The United States Chief Information Officers Council, in a document entitled Guidelines for Secure Use of Social Media by Federal Departments and Agencies, outlines a model developed by Dr. Mark Drapeau and Dr. Linton Wells that describes the four functions of social software. However the current state of ICT relies heavily on visual and auditory stimulus. An expansion of this social-media model must include an analysis of the other three information receptors: touch, taste, and smell. This expansion must occur to develop scenarios that take into consideration the future trends of virtual reality and a deeper integration into a human-developed infosphere.

Proposed outcomes

  • Goal #1

This phase of the project entails graphical modeling of a wide range of information sharing scenarios utilizing ICTs. The scope of the information sharing scenarios will begin with Internet-based social media platforms and will expand to include various forms of telecommunication services. It is necessary to incorporate a comprehensive selection of scenarios in order to compile a large knowledge base for Goal #2. The knowledge base will be organized systematically according the complete life cycle of information processing concerning data, information, information stakeholders, and information transport mediums.

  • Goal #2

Using the knowledge base established in Goal #1, a critical analysis must take place utilizing Dr. Floridi’s work concerning the philosophy of information. This analysis should include applied concepts such as the information as, for and about reality. A better understanding of the relationships between people, ICTs, and a combination of people and ICTs (dependent on origin and destination) can be quantified in direct relation to our perception of the any given ICTs interface. Further research regarding human perceptions of ICTs can be applied using Dr. Sherry Turkle’s research in psychoanalysis and culture in relation to people’s relationship with technology. This exploration will expand the knowledge base for Goal #3.

  • Goal #3

I presume that following Goal #2, commonalities among ICT interfaces will become evident. This presumed manifestation should allow for the expanse of Dr. Mark Drapeau and Dr. Linton Wells’ four functions of social software model. This expanded model should be able to visually depict a more precise yet comprehensive representation of the utilization of ICTs. This representation will be able to quantify human-centric information control feasibility, impact, and residual risk depending on the source and destination of complete life cycle information dissemination.

  • Project Objective

The final phase of this project will include the development of system development life cycle processes to assist public sector and private sector organizations with establishing more coherent information assurance programs.

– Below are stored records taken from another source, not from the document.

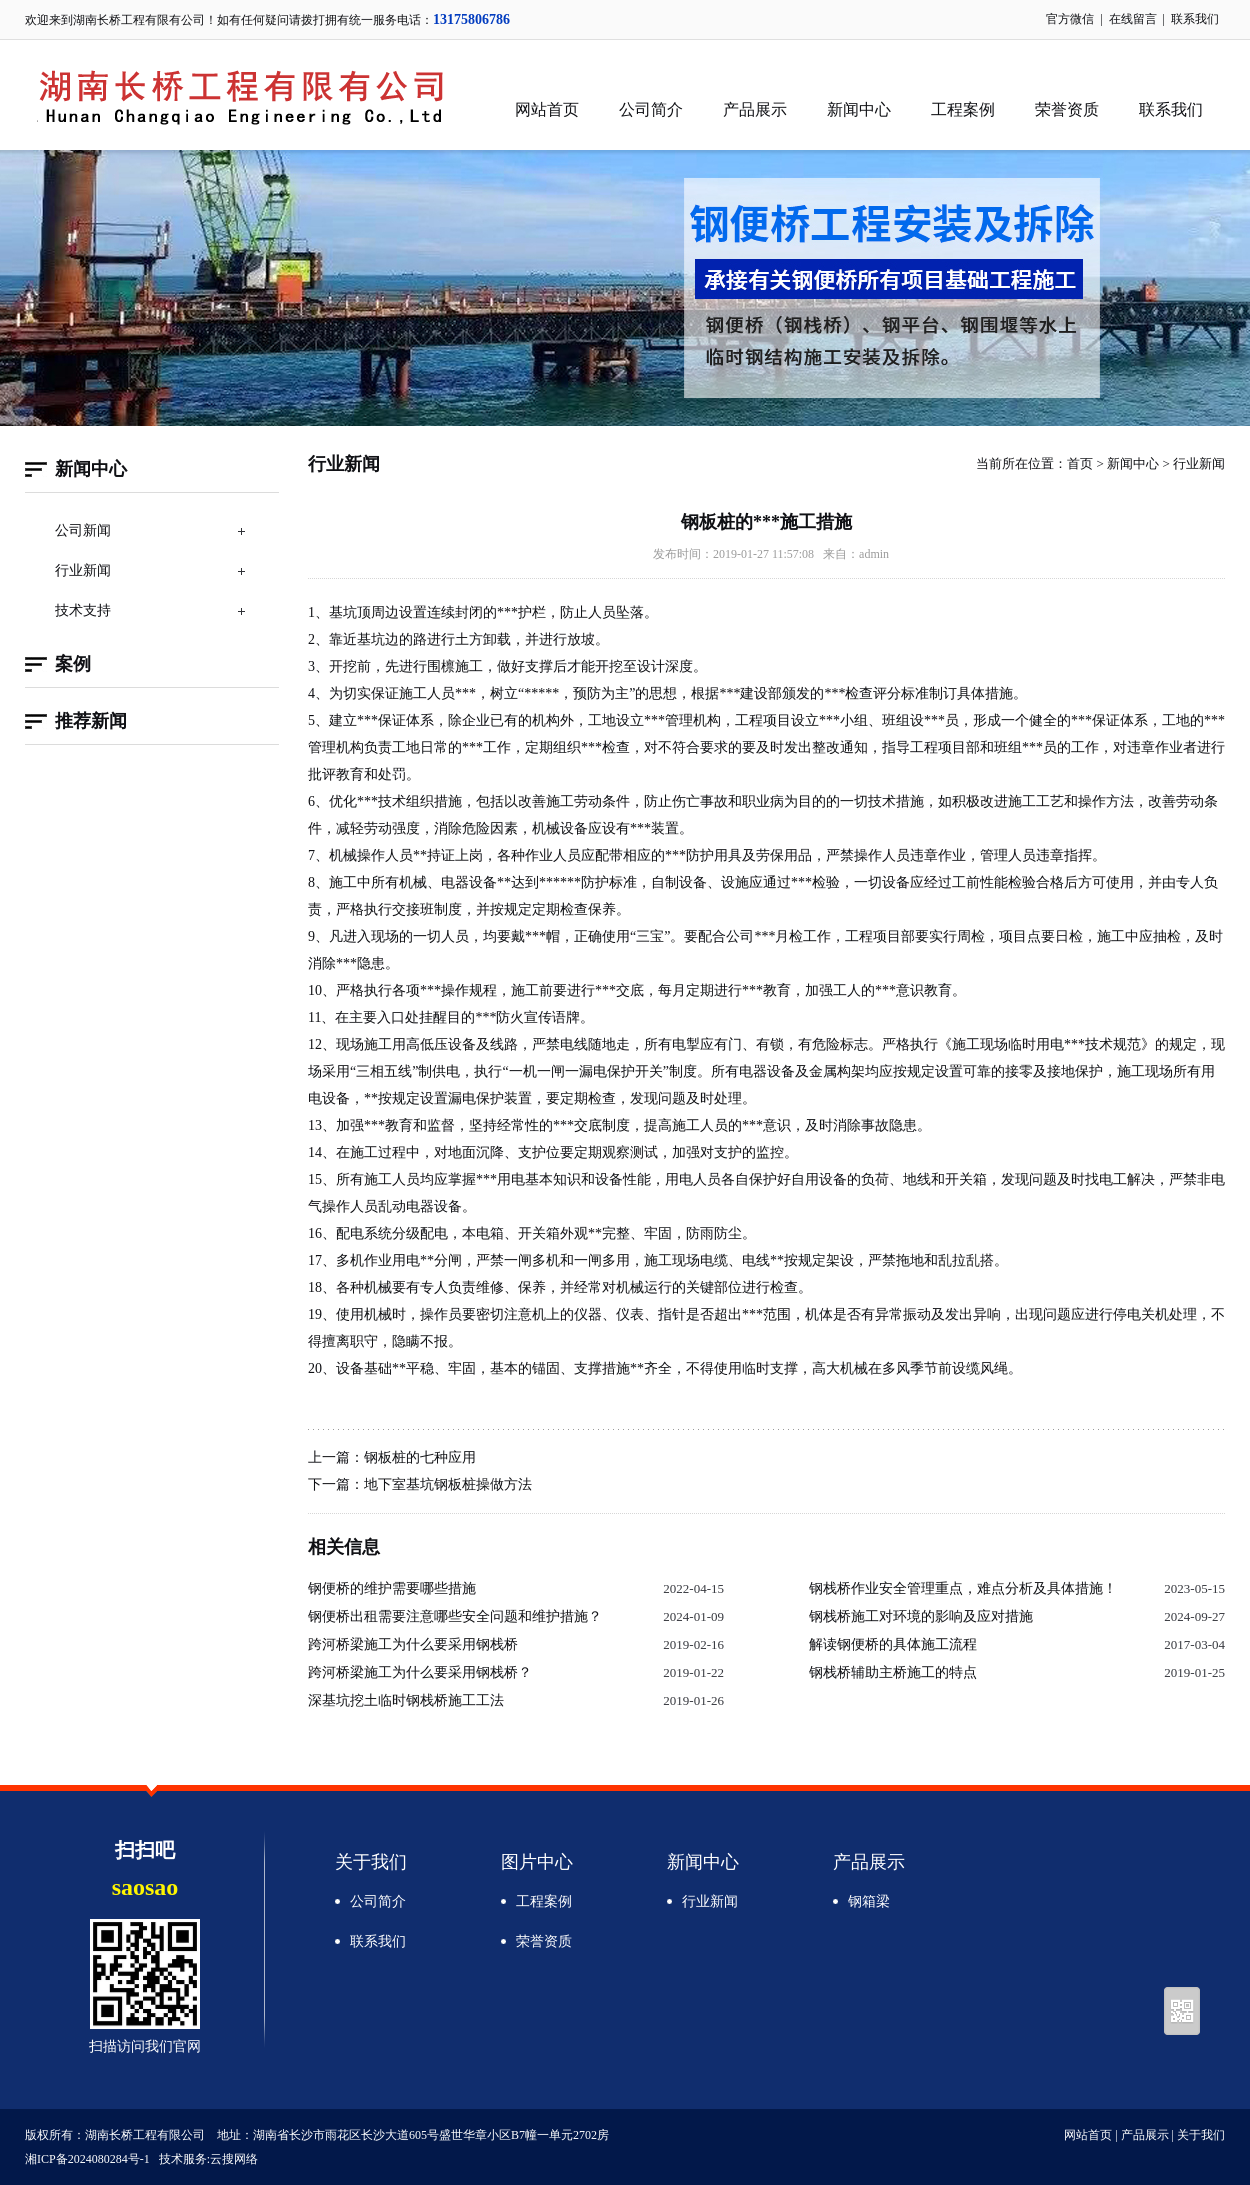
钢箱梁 (869, 1901)
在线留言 (1133, 19)
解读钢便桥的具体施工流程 (893, 1644)
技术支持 (83, 610)
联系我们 (1195, 19)
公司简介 (651, 109)
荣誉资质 (1067, 109)
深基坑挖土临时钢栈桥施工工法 (406, 1700)
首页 (1080, 463)
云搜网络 (234, 2159)
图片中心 (537, 1862)
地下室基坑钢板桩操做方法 (448, 1484)
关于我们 (371, 1862)
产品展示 (755, 109)
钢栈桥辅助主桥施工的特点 (893, 1672)
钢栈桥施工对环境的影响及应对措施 (921, 1616)
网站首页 (547, 109)
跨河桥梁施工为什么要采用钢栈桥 (413, 1644)
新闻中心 (859, 109)
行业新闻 (83, 570)
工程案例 (963, 109)
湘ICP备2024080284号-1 (87, 2159)
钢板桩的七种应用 (420, 1457)
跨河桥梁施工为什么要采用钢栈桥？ (420, 1672)
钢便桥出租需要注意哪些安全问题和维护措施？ (455, 1616)
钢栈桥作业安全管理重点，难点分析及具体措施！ (963, 1588)
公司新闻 (83, 530)
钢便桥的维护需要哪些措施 (392, 1588)
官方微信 (1070, 19)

Systems Development Life Cycle for Information Assurance

This is an ongoing project of mine that will entail a lot of updating. I am presuming that I can establish a common framework using the highly-adaptable systems analysis and design framework, a systems development life cycle, to break down common attributes of various IT security frameworks such as the NIST-800 series and PCI-DSS. After my model is complete, a user could plug in the various sub-processes of said IT security frameworks, which would help make clear which aspects of various frameworks are complete, incomplete, or missing. This framework could also be used to integrate multiple IT security frameworks, and by using scores for each sub-processes, the user could generate a “most-effective” or “most-cost-effective” information assurance plan.